-
Notifications
You must be signed in to change notification settings - Fork 78
Description
We have agreed that we should let #1355 get merged as long as it works, even if not perfectly. But to properly support cancellable (or upgradable) concurrent GC, there are many things to be considered.
Motivation
This is motivated by the Concurrent Immix plan. A concurrent GC consists of an initial pause, a concurrent marking phase, and a final pause. During the concurrent marking phase, mutators can be running concurrently with GC workers. There is a possibility that mutators may run out of memory during concurrent marking. At this time, we have multiple choices of what to do with it.
- Let the allocating mutator block until the current GC finishes (after the final pause). Other mutators can continue, and may block, too, if they try to allocate and fail, too.
- Cancel the current concurrent marking, and restart with a stop-the-world GC. (In other words, we "upgrade" the concurrent GC to a STW GC.) Other mutators will stop, too, waiting for the next STW GC.
I (Kunshan) personally favors the first option, i.e. letting the concurrent GC finish. Reasons are:
- Cancelling the current GC will result in all the work done by the concurrent GC to be wasted.
- The complexity of cancelling an already running GC is high, including resetting metadata, etc., and is prone to error.
- Root-unreachable objects conservatively kept alive during this concurrent GC are guaranteed not to be reached during the next GC (even if it is concurrent).
On the other hands, the main reason for supporting cancellable concurrent GC is that
- A concurrent GC works on the heap snapshot when the GC was triggered (i.e. the snapshot-at-the-beginning, SATB), and objects allocated during the concurrent GC are conservatively considered alive. If the mutators manage to exhaust the memory, they must have been allocating so fast and generated many garbage objects. Therefore the SATB-based concurrent GC may not be freeing up memory fast enough to keep up with the allocation speed of mutators.
This issue is mainly about what to do if we do want to implement cancellable (or upgradable) concurrent GC.
Things to consider
In #1355, the InitialMark pause generates work packets in a hidden bucket, and moves the work packets into the Unconstrainted bucket after mutators are resumed. Then GC workers start working on
To cancel a concurrent GC, we need to
- Let all GC workers stop after finishing their current work packets, and park.
- The last parked worker removes all pending work packets from the Unconstrainted bucket. (Other buckets should be empty.) Then it closes all buckets.
- Clear the
concurrent_marking_active
state so that mutators no longer conservatively keep newly allocated lines alive. - Add a
ScheduleCollection
work packet. - The
ScheduleCollection
work packet schedules aStopMutators
work packet which stops mutators. - Ensure mark bits are cleared, including line mark bits, too.
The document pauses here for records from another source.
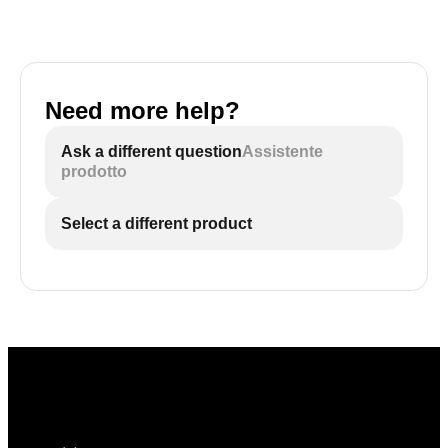
Need more help?
Ask a different question
Assistente
prodotto
Select a different product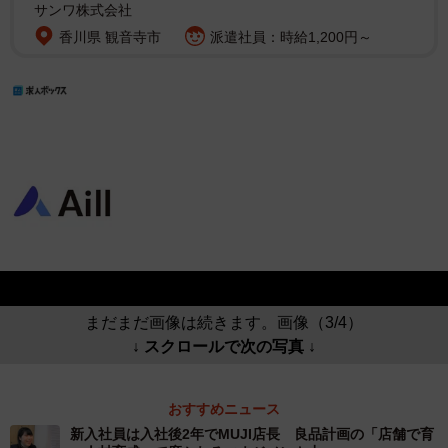
サンワ株式会社
香川県 観音寺市
派遣社員：時給1,200円～
まだまだ画像は続きます。画像（3/4）
↓ スクロールで次の写真 ↓
おすすめニュース
新入社員は入社後2年でMUJI店長 良品計画の「店舗で育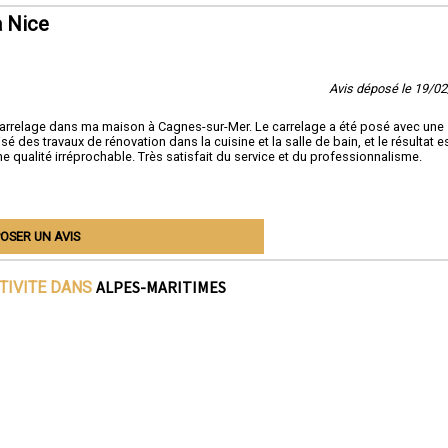
à Nice
Avis déposé le 19/0
arrelage dans ma maison à Cagnes-sur-Mer. Le carrelage a été posé avec une
sé des travaux de rénovation dans la cuisine et la salle de bain, et le résultat e
e qualité irréprochable. Très satisfait du service et du professionnalisme.
OSER UN AVIS
ALPES-MARITIMES
TIVITE DANS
- Proceed to do what a STW GC normally do.
First of all, there should be a place of no return during concurrent marking. Only one of the two things below shall happen.
- GC workers have finished concurrent marking, and have decided to initiate the FinalMark pause.
- A mutator interrupts the concurrent marking, and all GC workers shall stop after their current work packet. No GC workers shall then attempt to initiate the FinalMark pause.
This should be implemented with an atomic operation. If the mutator wins the race, we will cancel the concurrent marking. Otherwise the mutators will have to wait for the FinalMark pause to finish.
All GC workers should stop before clearing work buckets. If any GC worker is executing a work packet, it may add more work packets to the buckets.
We should not start clearing metadata (such as the mark bits) until all mutators have stopped. When mutators are still running, they may conservatively mark newly allocated lines as marked. Even after we clear concurrent_marking_active
, mutators may not see the global variable change promptly.
And we (developers) need to manually check whether each space clears its metadata at the beginning of a GC or at the end of a GC. Some metadata (such as the VO bits) must be cleared at the end of GC. Other metadata, notably the mark bits, may be cleared either at the beginning or at the end. If a metadata is normally cleared at the end, we must insert a clearing operation at the beginning of the STW GC that is "upgraded" from a cancelled concurrent GC.